« Je m’appelle Jérôme. J’ai 45 ans, je suis marié et j’ai quatre enfants. J’ai beaucoup de chance dans ma vie. Une chance doublée d’un luxe : j’aime mon travail, mes 40 collaborateurs et ce que nous faisons ensemble. Je suis chef d’entreprise, une responsabilité que j’adore, mais soudain…
Dix années ont passé depuis la création de mon activité. Des périodes passionnantes, chargées parfois, légères d’autres fois, puis ce sentiment étrange, mêlant celui d’une étape franchie, d’une fatigue agréable et accomplissante qu’il convient cependant d’écouter…
À cette question : « Quel temps pour moi aujourd’hui ? », très vite m’est venue la réponse d’un temps gratuit, anonyme, ce « rien qu’à moi » qui au contact de L’Arche Le Sénevé se transformera en « rien d’autre que ça ». Pendant six mois, rien que deux jeudis matin par mois au sein du Sénevé, auprès des amis de l’Oasis [un des foyers du Sénevé, NDLR]. Des amis fragilisés par le temps, celui du handicap, celui de l’âge, celui de la fatigue.

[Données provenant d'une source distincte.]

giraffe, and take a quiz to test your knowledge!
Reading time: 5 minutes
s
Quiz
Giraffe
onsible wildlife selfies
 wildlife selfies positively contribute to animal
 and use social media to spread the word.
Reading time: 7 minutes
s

Mon contrat est simple : je fais ce qui est utile au moment où j’arrive. Ce sera le ménage, après, le petit déjeuner des amis, dont les horaires varient à la douceur des accompagnants.

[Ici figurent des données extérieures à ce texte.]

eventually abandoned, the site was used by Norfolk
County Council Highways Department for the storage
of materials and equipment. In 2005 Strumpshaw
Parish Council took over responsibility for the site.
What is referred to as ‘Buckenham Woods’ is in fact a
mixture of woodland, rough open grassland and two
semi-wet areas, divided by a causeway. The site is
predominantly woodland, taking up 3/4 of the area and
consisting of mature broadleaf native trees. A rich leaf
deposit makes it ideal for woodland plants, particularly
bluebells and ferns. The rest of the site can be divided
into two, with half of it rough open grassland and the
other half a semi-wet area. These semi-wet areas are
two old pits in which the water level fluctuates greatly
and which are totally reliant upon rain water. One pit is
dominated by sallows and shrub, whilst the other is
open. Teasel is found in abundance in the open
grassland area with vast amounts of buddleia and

« Être là, rien d’autre que ça »
Un temps coupé qui me rend maître de l’observation de l’autre ou plutôt du temps de l’autre… La pendule nous a rendus fous d’exigence. Alors quand je me retrouve sans tâche, au détour d’un mouvement de calme, Kinga, assistante à l’Oasis, me répond : « Tu es là ». C’est dit. Être là, rien d’autre que ça…
« Leur temps m’est proposé comme un instant qui ne trouve aucune autre rentabilité que celle d’exister. »
Jeannine, sourire permanent au visage, n’a absolument aucune notion du temps. Toute la maison s’affaire, dans la moindre tâche, à lui montrer son minuteur. Il paraît que sans lui, elle pourrait se laver les dents pendant toute une matinée. Pas d’impatience. Voilà l’amour dans le logement inclusif, avec toujours cette considération du « temps de l’autre ». Didier, atteint de trisomie 21, a cette particularité de recommencer sa vie chaque matin. Reconnaître l’autre, faire sa connaissance, doucement, patiemment, au gré du temps et des humeurs. Recommencer à écouter chaque matin ce temps. Là, ici et maintenant : je me sens moi. Le temps ne m’atteint pas, le leur m’est proposé comme un instant qui ne trouve aucune autre rentabilité que celle d’exister.
Mon aventure à moi
Je pourrais vous parler de ce retour merveilleux au travail après une matinée au Sénevé. De ce calme qui m’accompagne malgré une tension qui monte et d’un agenda qui n’aime pas trop ce genre d’aventure. De ce regard bienveillant de mes collaborateurs qui ne savent pas où je suis (seules trois personnes en sont informées), de la gentillesse de mon « N+1 » (il fait partie des trois !) à l’annonce de ce projet. Mais c’est mon aventure à moi, elle fut simple, facile, peu engageante, gratuite, au regard du temps et de l’amour de ceux qui consacrent leur temps aux plus fragiles : les assistants, les bénévoles, les gens de passage. Rien d’autre que ça. C’est tellement, si vous saviez ! »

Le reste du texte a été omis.